Conocí un barrio a donde llegaban los recibos del agua, pero el agua no llegaba, casas que parecen estar congeladas en el tiempo hechas de barro y palo, conocí historias de personas que algún día tuvieron el mismo dinamismo que yo tengo, pero los años, los golpes y las decepciones terminaron por apagarles la llama y dejarlos sumidos a la oscuridad de los lamentos.
Entonces entendí, entendí que este país puede ser cultura, deporte y alegría, pero más allá de eso, en este pedacito de tierra se esconde la historia de los sufrimientos causados por la guerra, la corrupción y el abandono.
Tal vez sea nuevamente mi alma joven hablando, pero me resulta difícil percibir estas realidades como algo normal, resulta verdaderamente imposible naturalizar la extrema pobreza material que carcome la riqueza espiritual de todo un pueblo.
En alguna ocasión expresé en voz alta mi opinión ante la injusticia de sobrevivir sin poder vivir, y una persona mayor me expresó que la pobreza siempre existiría, una frase concreta que interpreté como un no sufras, eso es así y así se queda.

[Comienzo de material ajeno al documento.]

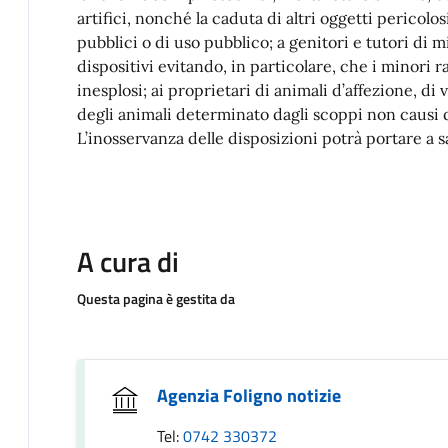
artifici, nonché la caduta di altri oggetti pericolo
pubblici o di uso pubblico; a genitori e tutori di mi
dispositivi evitando, in particolare, che i minori 
inesplosi; ai proprietari di animali d’affezione, di v
degli animali determinato dagli scoppi non causi 
L’inosservanza delle disposizioni potrà portare a 
A cura di
Questa pagina è gestita da
Agenzia Foligno notizie
Tel:
0742 330372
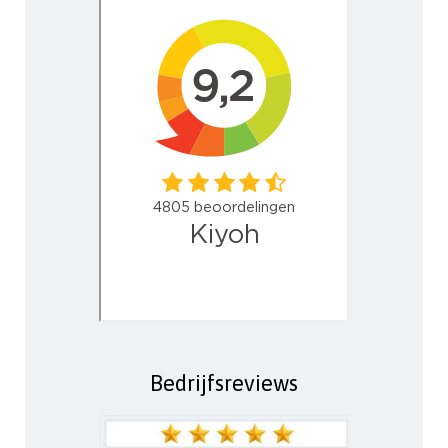
Bedrijfsreviews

En eso los convirtieron, en eso convirtieron a la generación de mis padres y abuelos. La maldad que sus ojos han visto es tanta que ya no sueñan con la justicia, solo piensan en la tranquilidad de sus familias, «si yo estoy bien con eso basta, vamos ganados». Esas generaciones se convirtieron en lo que llamaré los grandes de la resignación.

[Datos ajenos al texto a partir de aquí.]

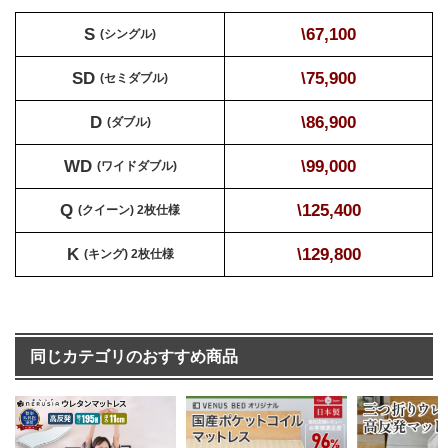
S
\67,100
(シングル)
SD
\75,900
(セミダブル)
D
\86,900
(ダブル)
WD
\99,000
(ワイドダブル)
Q
\125,400
(クイーン) 2枚仕様
K
\129,800
(キング) 2枚仕様
同じカテゴリのおすすめ商品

Pero no los culpo, su era fue bastante diferente a la que hoy vemos, sus mecanismos de expresión eran muy pocos y la experiencia les decía que más valía guardar silencio, porque en sus tiempos, defender las ideas era buscar la muerte (al parecer no es tan lejano a lo que hoy sucede).

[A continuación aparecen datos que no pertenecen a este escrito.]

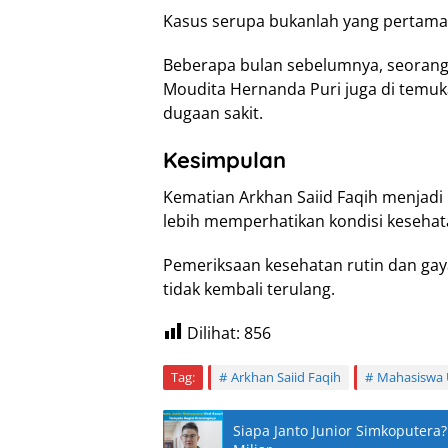
Kasus serupa bukanlah yang pertama t
Beberapa bulan sebelumnya, seorang
Moudita Hernanda Puri juga di temuk
dugaan sakit.
Kesimpulan
Kematian Arkhan Saiid Faqih menjadi
lebih memperhatikan kondisi kesehatan
Pemeriksaan kesehatan rutin dan gaya
tidak kembali terulang.
Dilihat:
856
Tag:
Arkhan Saiid Faqih
Mahasiswa
Siapa Janto Junior Simkoputera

En cambio, la generación a la que pertenezco tiene muchas armas todavía más poderosas que un fusil, entre esas, internet, las redes sociales y los espacios informativos independientes que permiten dar los contenidos desde todos los puntos de vista y resulta más difícil la manipulación por intereses.
De hecho, aunque suene absurdo y poco posible para muchos, los jóvenes con su capacidad de mover masas a través de redes sociales son tal vez la esperanza que le queda a este pueblo en crisis.
Y más que las redes o cualquier herramienta, un país siempre tendrá posibilidad de salir adelante mientras existan en él espíritus jóvenes, porque la juventud es la que huele a innovación y cambio, a riesgo y valentía.
Lo que me preocupa es que nuestro coraje caduque en algún momento tal y como le pasó a nuestros antecesores. Que nos puedan las heridas de los años y terminemos por dejar el camino libre a quienes manipulan, usan y lastiman al pueblo.
Tengo miedo de envejecer en la tierra del olvido, porque aquí la edad y la experiencia traen desesperanza. No quiero que muera el deseo de luchar, de cambiar algo y de soñar en grande.
Y así como yo, miles de jóvenes en Colombia tienen ese tinte nuevo en sus mentes. Ese que más que revolución quiere evolución, dar el paso, queriendo cambiarlo todo y transformar el país que ha explotado laboralmente a sus padres, que no les deja pasar tiempo en familia, y que incluso, los deja sin familia.
La tierra del olvido, la recordada a nivel mundial en estos días por sus índices de corrupción, merece ser desempolvada, merece otra oportunidad y que alguien apueste por rescatarla. Conozco perfectamente que de sueños no se vive y mucho menos se cambia el país, pero esta no es principalmente una invitación a cambiarlo enseguida, es a cambiar el alma, porque un país sin alma está condenado a morir.
Un alma joven siempre vibra, no importa cuánto pasen los años ella permanece ahí aunque se le trate de ocultar. Colombia, busca tu alma joven, encuentra de nuevo la garra de la lucha, de la lucha que es inteligente, innovadora, estratégica y no violenta.
Desempolva los muebles de esta tierra abandonada y devuélvele la vitalidad, quítale los años de dolor y tráele alegrías. Vuelve a ser joven Colombia, aprende a vibrar tan fuerte que nadie te pueda detener.